Inévitablement, les candidatures multiples entraînent des dépenses liées à la tenue d'élections partielles. Sur ce plan, ce n'est qu'en 1919 qu'une loi fédérale établit qu'une élection partielle doit être tenue au plus tard six mois après la démission d'un député16. Avant, le gouvernement pouvait en retarder la tenue indéfiniment, ce qui pouvait priver les électeurs de la circonscription du droit d'être représentés.

Cette même loi fédérale établit également que, désormais, « nulle personne ne doit se présenter ni permettre sa présentation comme candidat à l'élection de la Chambre des communes dans plus d'une circonscription à la fois, et advenant la présentation de cette personne ou son consentement à cette présentation dans plus d'une circonscription électorale, toutes ces présentations sont nulles et de nul effet »17.

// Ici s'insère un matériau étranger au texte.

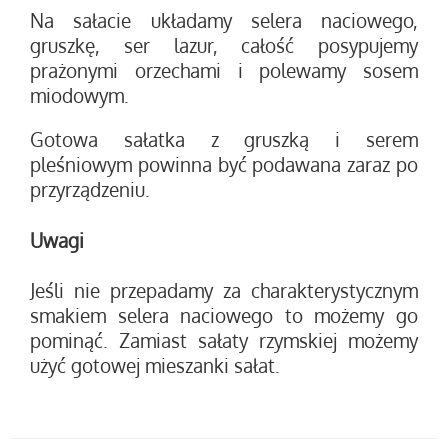
Na sałacie układamy selera naciowego,
gruszkę, ser lazur, całość posypujemy
prażonymi orzechami i polewamy sosem
miodowym.
Gotowa sałatka z gruszką i serem
pleśniowym powinna być podawana zaraz po
przyrządzeniu.
Uwagi
Jeśli nie przepadamy za charakterystycznym
smakiem selera naciowego to możemy go
pominąć. Zamiast sałaty rzymskiej możemy
użyć gotowej mieszanki sałat.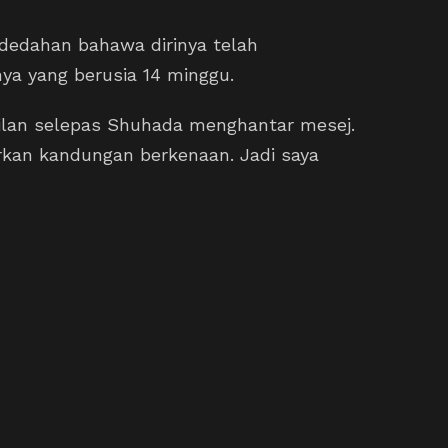
edahan bahawa dirinya telah
ya yang berusia 14 minggu.
ilan selepas Shuhada menghantar mesej.
an kandungan berkenaan. Jadi saya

Enfin, malgré cette mesure, on recense ce qui peut sembler être une double candidature à l'élection générale de 1980, survenue en raison de circonstances particulières. D'abord défait dans la circonscription de Beauce le 18 février, Fabien Roy se présente ensuite dans Frontenac, où l'élection a été reportée en raison du décès d'un candidat durant la campagne électorale. Il y est battu le 24 mars, ce qui explique que son nom apparaisse dans deux circonscriptions sur la liste des résultats de la 32e élection générale fédérale.

Pour citer cet article

« Candidatures multiples », Encyclopédie du parlementarisme québécois, Assemblée nationale du Québec, 15 décembre 2014.

Faites-nous part de vos commentaires à : encyclopedie@assnat.qc.ca

Pour en savoir plus

Morin, Jacques Carl. « Une note sur les candidatures multiples au Parlement de Québec », Revue parlementaire canadienne, vol. 31, no 4, 2008, p. 20-23.

Notes

1 

Loi modifiant la Loi électorale de Québec, S.Q. 1951-52, c. 19, art. 2 et 3.

2 

Jacques Carl Morin, « Une note sur les candidatures multiples au parlement de Québec », Revue parlementaire canadienne, vol. 31, no 4, 2008.

3 

À la Chambre des lords, un projet de loi présenté en 2012 propose de rendre les sièges électifs et inclut une clause interdisant les candidatures multiples. Ce projet de loi a toutefois été retiré.

4 

Seuls les députés de l'ancien Bas-Canada ont été considérés.

5 

Pour obtenir la liste de ces candidatures multiples, écrire à encyclopedie@assnat.qc.ca.

6 

Il s'agit d'Edward Brock Carter et de Camillien Houde. Il a été impossible de retrouver tous les candidats s'étant présentés sans succès dans deux circonscriptions.

7 

Loi modifiant la Loi électorale de Québec, S.Q. 1951-52, c. 19, art. 2.

8 

Débats de l'Assemblée législative, séance du 8 janvier 1952, p. 353.

9 

Norman Ward, The Canadian House of Commons : Representation, Toronto, University of Toronto Press, 1963, p. 81.

10 

John George Bourinot, Parliamentary Procedure and Practice in the Dominion of Canada, Montréal, Dawson Brothers, 1884, p. 139-140. En 1874, par exemple, ce délai est fixé à 30 jours après publication « dans la Gazette du Canada de l'avis de réception du rapport du bref d'élection ». S.C. 1874, Vict. 37, 38, c. 10, a. 8.2.

11 

S.C. 1868, c. 25, a. 9.

12 

Règlement de la Chambre des communes du Canada avec annexe, 29 avril 1910, Ottawa, C. H. Parmelee, 1910, p. 42.

13 

Il n'a pas été possible de déterminer si un double mandataire comme Forget reçoit deux salaires.

14 

S.C., 1931, c. 52. À Québec, c'est en 1927 que prend fin cette obligation. Voir la Loi modifiant les Statuts refondus, 1925, relativement à l'indépendance de la Législature, 1927, c. 13.

15 

Ibid., p. 80, 82.

16 

Au Québec, c'est en 1979 qu'une telle mesure est adoptée, soit 27 ans après l'interdiction des candidatures multiples. L.Q. 1979, c. 56, a. 15.

17 

S.C. 1919, 10 Geo. V, c. 18. Malgré cette mesure, Rodolphe Lemieux conserve ses deux sièges jusqu'aux élections générales de 1921.